Inflation means a fall in purchasing power. The same £1 no longer carries the same value as before the oil price hike. To make it simple, now you buy lesser good with the same £1. Hence with an increase at least can compensate for the decreasing purchasing power
- To maintain economic momentum. GDP is largely associated with consumer spending (C). In most cases, C is the largest component of AD (aggregate demand). With an increase in wages, people are able to continue their consumption pattern as before. This could have a knock on effect onto other areas in the economy e.g. firms are able to remain profitable. As such, they may have more money for reinvestment (I) into their business & this could in turn affect AD & thus further economic growth
- To certain extent, it may increase productivity of employee. People seeing an increase in their paycheck will be more motivated to work.
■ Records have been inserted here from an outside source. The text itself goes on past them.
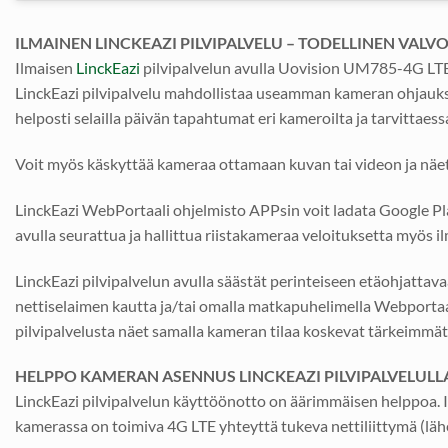
ILMAINEN LINCKEAZI PILVIPALVELU – TODELLINEN VA
Ilmaisen
LinckEazi
pilvipalvelun avulla Uovision UM785-4G LTE 
LinckEazi pilvipalvelu mahdollistaa useamman kameran ohjauksen
helposti selailla päivän tapahtumat eri kameroilta ja tarvittaes
Voit myös käskyttää kameraa ottamaan kuvan tai videon ja näet 
LinckEazi WebPortaali ohjelmisto APPsin voit ladata Google Pla
avulla seurattua ja hallittua riistakameraa veloituksetta myös i
LinckEazi pilvipalvelun avulla säästät perinteiseen etäohjattav
nettiselaimen kautta ja/tai omalla matkapuhelimella Webportaalin
pilvipalvelusta näet samalla kameran tilaa koskevat tärkeimmät ti
HELPPO KAMERAN ASENNUS LINCKEAZI PILVIPALVELULL
LinckEazi pilvipalvelun käyttöönotto on äärimmäisen helppoa. I
kamerassa on toimiva 4G LTE yhteyttä tukeva nettiliittymä (läh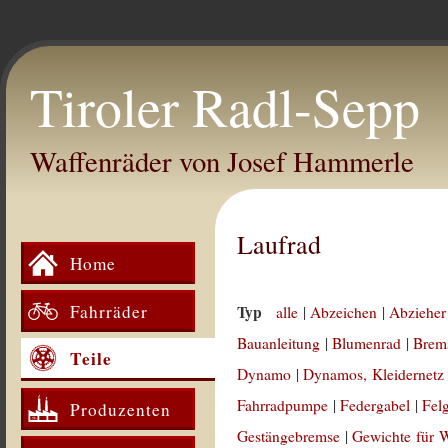
Tiroler Radl-Sepp
Waffenräder von Josef Hammerle
Laufrad
Home
Fahrräder
Typ
alle
|
Abzeichen
|
Abzieher
Bauanleitung
|
Blumenrad
|
Brem
Teile
Dynamo
|
Dynamos, Kleidernetz
Fahrradpumpe
|
Federgabel
|
Fel
Produzenten
Gestängebremse
|
Gewichte für 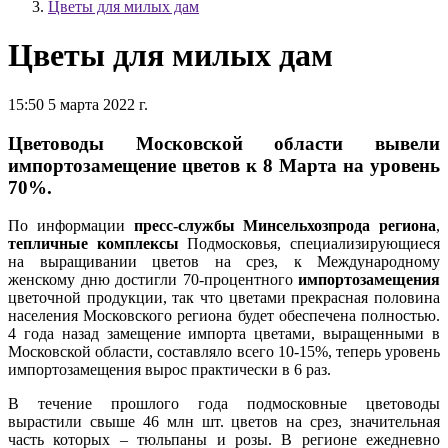
Цветы для милых дам
Цветы для милых дам
15:50 5 марта 2022 г.
Цветоводы Московской области вывели
импортозамещение цветов к 8 Марта на уровень
70%.
По информации
пресс-службы Минсельхозпрода региона
,
тепличные комплексы
Подмосковья, специализирующиеся
на выращивании цветов на срез, к Международному
женскому дню достигли 70-процентного
импортозамещения
цветочной продукции, так что цветами прекрасная половина
населения Московского региона будет обеспечена полностью.
4 года назад замещение импорта цветами, выращенными в
Московской области, составляло всего 10-15%, теперь уровень
импортозамещения вырос практически в 6 раз.
В течение прошлого года подмосковные цветоводы
вырастили свыше 46 млн шт. цветов на срез, значительная
часть которых – тюльпаны и розы. В регионе ежедневно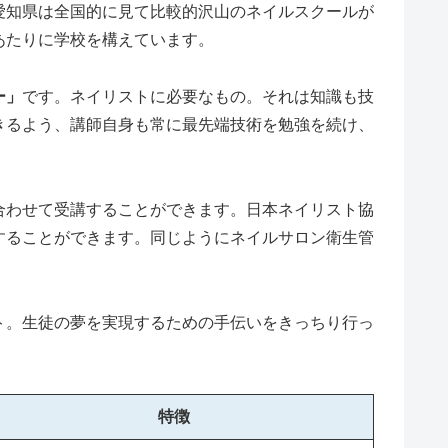
愛知県は全国的に見て比較的沢山のネイルスクールが
あたりに学校を構えています。
ー」
です。ネイリストに必要なもの。それは知識も技
きるよう、講師自身も常に最先端技術を勉強を続け、
合わせて受講することができます。日本ネイリスト協
することができます。同じようにネイルサロン衛生管
ト。生徒の夢を実現するための手伝いをきっちり行っ
特徴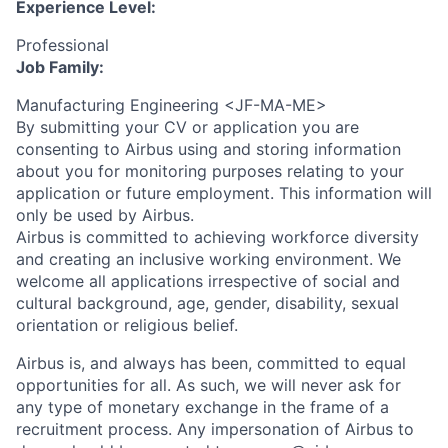
Experience Level:
Professional
Job Family:
Manufacturing Engineering <JF-MA-ME>
By submitting your CV or application you are
consenting to Airbus using and storing information
about you for monitoring purposes relating to your
application or future employment. This information will
only be used by Airbus.
Airbus is committed to achieving workforce diversity
and creating an inclusive working environment. We
welcome all applications irrespective of social and
cultural background, age, gender, disability, sexual
orientation or religious belief.
Airbus is, and always has been, committed to equal
opportunities for all. As such, we will never ask for
any type of monetary exchange in the frame of a
recruitment process. Any impersonation of Airbus to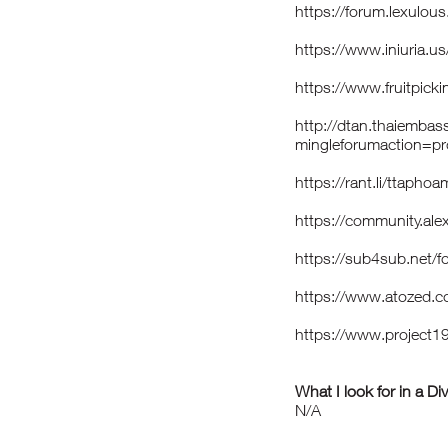
https://forum.lexulo
https://www.iniuria
https://www.fruitpic
http://dtan.thaiembas
mingleforumaction=pr
https://rant.li/ttap
https://community.al
https://sub4sub.net/
https://www.atozed.c
https://www.project
What I look for in a Di
N/A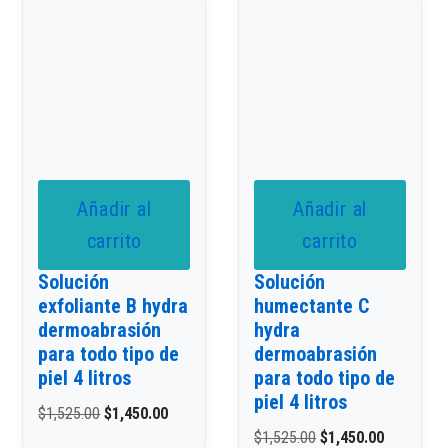
Añadir al
Añadir al
carrito
carrito
Solución
Solución
exfoliante B hydra
humectante C
dermoabrasión
hydra
para todo tipo de
dermoabrasión
piel 4 litros
para todo tipo de
piel 4 litros
$
1,525.00
$
1,450.00
$
1,525.00
$
1,450.00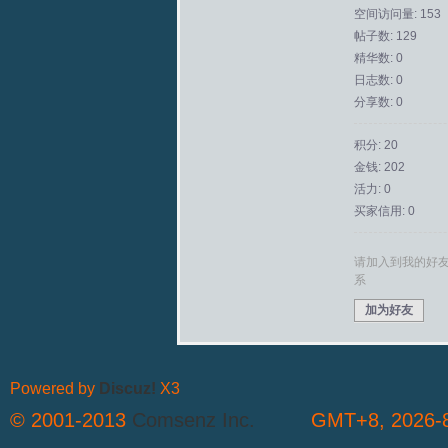
空间访问量: 153
帖子数: 129
拟
精华数: 0
日志数: 0
分享数: 0
积分: 20
金钱: 202
活力: 0
买家信用: 0
火
请加入到我的好
系
加为好友
Powered by
Discuz!
X3
© 2001-2013
Comsenz Inc.
GMT+8, 2026-8
车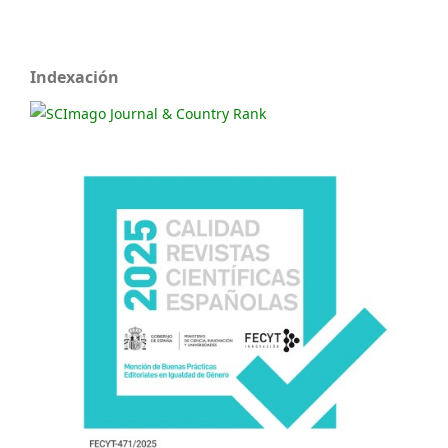
Indexación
As a result, output will increase & this will help to lower down the costs of production due to a larger spread of costs over a greater number of outputs
- Lower down unemployment in the economy. How? As the gap between unemployment benefits (UK) & wages by working increase, people will soon realise that the opportunity costs of staying unemployed gets larger. Hence this will push more of those unemployed people into the labour market
1. It may not even compensate for the fall in purchasing power, if the increment is not justified or insignificant. Example if costs of living overall increase by 15%, but the hike in salary is just 4%, then it may not help to ease the burden of those low-paid employees by much although one could argue that it is better than nothing
2. An increase in paycheck means an increase in the costs of production to firms. As a result the final goods being sold will be priced higher so as to maintain the company’s profitability. Seeing this, employees will soon realised that they are being priced out & they will demand another round of increase in pay. So, again the final goods being produced will be even more expensive. This cycle will repeat itself & it’s called WAGE-SPIRAL inflation. Situation could be worse if we factor in possible increase of oil price to USD$ 200 per barrel this year
3. Workers will still be worse off! How? Under the progressive tax system, an increase in paycheck means falling into higher income bracket. Say if inflation increase by 4% & a person’s nominal income increase by 4%, his real income remain unchanged. But as his nominal income is higher, he will be subjected to higher tax. So overall the employee is worse off. Furthermore it is unlikely, that our paycheck increase at the rate of inflation. Likely, it could be lower!
4. Higher pay could also mean greater extent of unemployment in the economy! Firms will attempt to cut their costs of production & the normal measure being undertaken is retrenchment although one could argue that they can cut their costs elsewhere
doesn't more wages mean an accelerated inflation?
for example, lets say price of everyday necessity went up by 20%, and the wages rise by 20%.
the producers, looking at the wage raise (and seeing that people's demand have been restored), would raise their price of good again, after some time?
Thank you so much for penning your opinion. You're right! This is what we called as wage-spiral or wage-push inflation.
So, is the only possible answer to the horrible wage-spiral, is a government intervention?